All of these actions have side effects. The U.S. presence in Afghanistan limits Islamist activities in Russia proper. India is no longer a Cold War client; it is an independent power with its own ambitions which might soon involve a partnership with the United States. Excessive weapons sales to China could end with those weapons being used in support of an invasion of the Russian Far East. Large-scale weapons sales to Latin America require Latin American cash to underwrite them. Russian meddling in North Korea would damage relations with China, Japan and South Korea as well as the West. And a Russian military threat against Europe, if it could be mustered, would still face the U.S. nuclear umbrella.

Such actions would also have consequences. The West might often -- and vigorously -- disagree within itself, but there has not been a Western war in nearly three generations. The West still tends to see Russia as the dangerous "other," and by design or coincidence, Western policy toward the former Soviet Union focuses on rolling back Russian influence, with Ukraine serving as only the most recent example. Russian efforts to push back -- even in what is perceived as self-defense -- would only provoke a concerted, if not unified, response along Russia's entire economic, political and geographic periphery.

Russia still might have options, but it did lose the Cold War and has fallen in stature massively. In the years since the Cold War, Western options -- and strength -- have only expanded. Even if Russian efforts were so successful that they deflected all foreign attention from it, Russia would still be doomed. Russia has degraded too far; simply buying time is not enough.

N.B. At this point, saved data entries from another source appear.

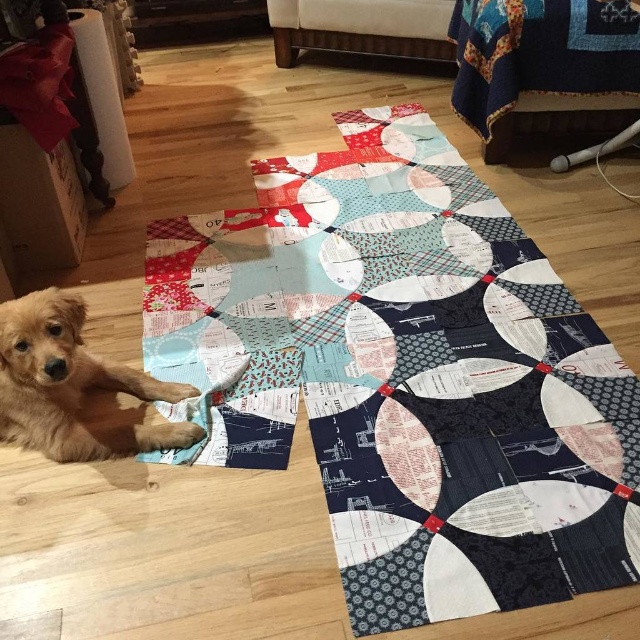 Is point (205, 228) in front of point (36, 291)?

No, it is not.

Between patchwork quilt at center and golden fur dog at lower left, which one appears on the left side from the viewer's perspective?

Positioned to the left is golden fur dog at lower left.

I want to click on patchwork quilt at center, so click(x=406, y=374). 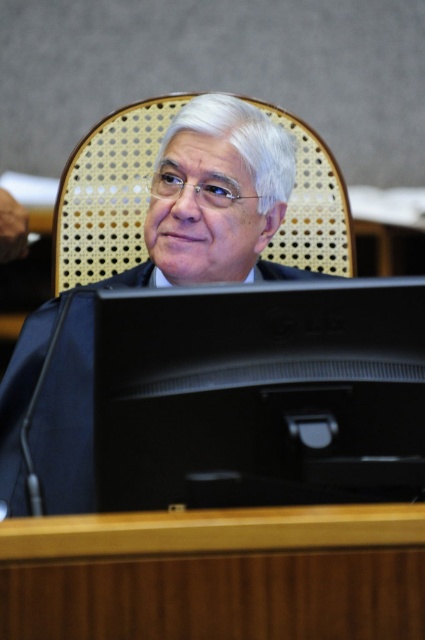 You are a photographer standing in front of the man in the image. You want to take a closeup shot of his face without including the black matte suit at center in the frame. Based on the distance provided, is this possible?

The black matte suit at center is 37.70 inches away from the viewer. Since the suit is positioned at center, it is likely blocking the direct line of sight to the man s face. To capture a closeup of his face without the suit, you would need to adjust your angle or move closer, but given the fixed distance, it might not be possible without cropping the image.

In the image of a formal setting, where exactly is the black matte suit at center positioned in terms of coordinates?

The black matte suit at center is positioned at coordinates point (144, 285).

You are an assistant in a courtroom. You need to place a legal document on the wooden table at center so it is directly to the left of the black glossy monitor at center. Is this possible given their positions?

The black glossy monitor at center is to the right of the wooden table at center. Therefore, placing the legal document on the wooden table at center directly to the left of the black glossy monitor at center is possible since the monitor is already positioned to the right of the table. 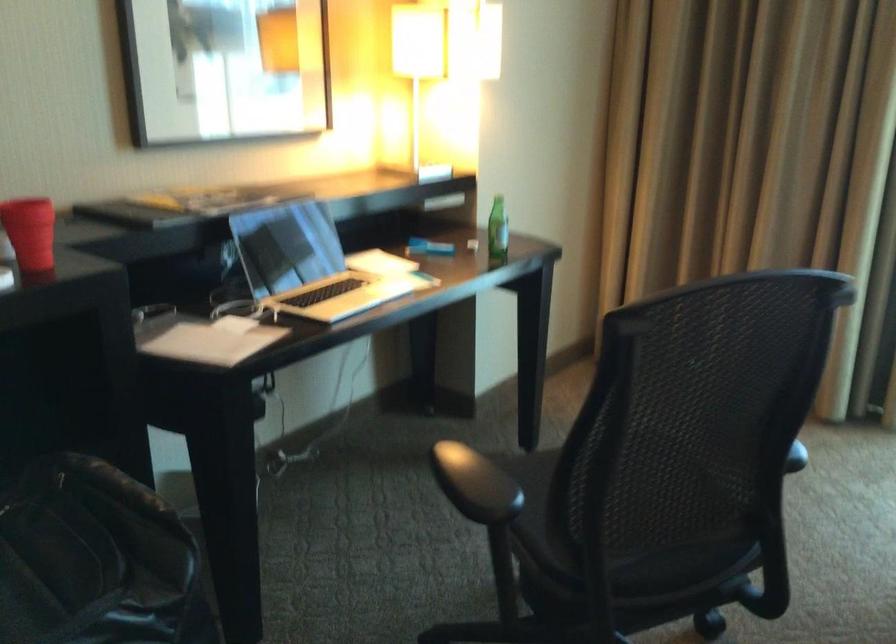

·  Russia regenerates from within.

Unlike the United States, which has embraced change as part of daily life, Russia is an earthquake society. It does not evolve. Pressures -- social, political, economic -- build up within the country until it suffers a massive, cataclysmic breakdown and then revival. It is not pleasant; often as a result of Russia's spasms, millions of people die, and not always are they all Russian.